● Work request
Your copy of the entries must be exact, and it must not include the pictures.
☆ ☆ ☆ ☆ ☆ ☆ ☆
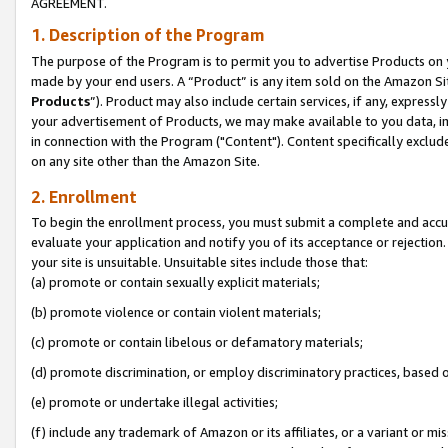
AGREEMENT.
1. Description of the Program
The purpose of the Program is to permit you to advertise Products on yo
made by your end users. A “Product” is any item sold on the Amazon Sit
Products
”). Product may also include certain services, if any, expressl
your advertisement of Products, we may make available to you data, imag
in connection with the Program ("Content"). Content specifically exclud
on any site other than the Amazon Site.
2. Enrollment
To begin the enrollment process, you must submit a complete and accura
evaluate your application and notify you of its acceptance or rejection.
your site is unsuitable. Unsuitable sites include those that:
(a) promote or contain sexually explicit materials;
(b) promote violence or contain violent materials;
(c) promote or contain libelous or defamatory materials;
(d) promote discrimination, or employ discriminatory practices, based on r
(e) promote or undertake illegal activities;
(f) include any trademark of Amazon or its affiliates, or a variant or m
☆ ☆ ☆ ☆ ☆ ☆ ☆
● Written response
AGREEMENT.
1. Description of the Program
The purpose of the Program is to permit you to advertise Products on yo
made by your end users. A “Product” is any item sold on the Amazon Sit
Products
”). Product may also include certain services, if any, expressl
your advertisement of Products, we may make available to you data, imag
in connection with the Program ("Content"). Content specifically exclud
on any site other than the Amazon Site.
2. Enrollment
To begin the enrollment process, you must submit a complete and accura
evaluate your application and notify you of its acceptance or rejection.
your site is unsuitable. Unsuitable sites include those that:
(a) promote or contain sexually explicit materials;
(b) promote violence or contain violent materials;
(c) promote or contain libelous or defamatory materials;
(d) promote discrimination, or employ discriminatory practices, based on r
(e) promote or undertake illegal activities;
(f) include any trademark of Amazon or its affiliates, or a variant or m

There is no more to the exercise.